Start of DATA FOR THIS TASK

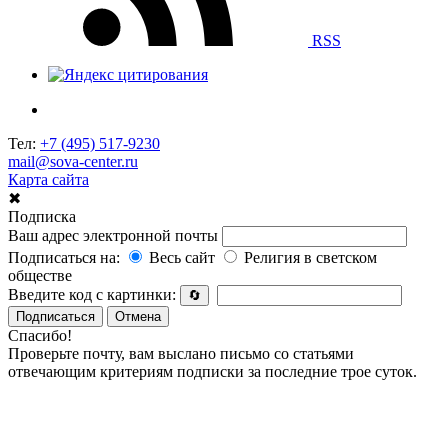
RSS
Тел:
+7 (495) 517-9230
mail@sova-center.ru
Карта сайта
✖
Подписка
Ваш адрес электронной почты
Подписаться на:
Весь сайт
Религия в светском
обществе
Введите код с картинки:
🔄
Подписаться
Отмена
Спасибо!
Проверьте почту, вам выслано письмо со статьями
отвечающим критериям подписки за последние трое суток.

End of DATA FOR THIS TASK

→ **WORK ITEM**: An exact retyping of the material, minus the pictures, is the required answer.

→ **TASK RESPONSE**:
RSS
Тел:
+7 (495) 517-9230
mail@sova-center.ru
Карта сайта
✖
Подписка
Ваш адрес электронной почты
Подписаться на:
Весь сайт
Религия в светском
обществе
Введите код с картинки:
🔄
Подписаться
Отмена
Спасибо!
Проверьте почту, вам выслано письмо со статьями
отвечающим критериям подписки за последние трое суток.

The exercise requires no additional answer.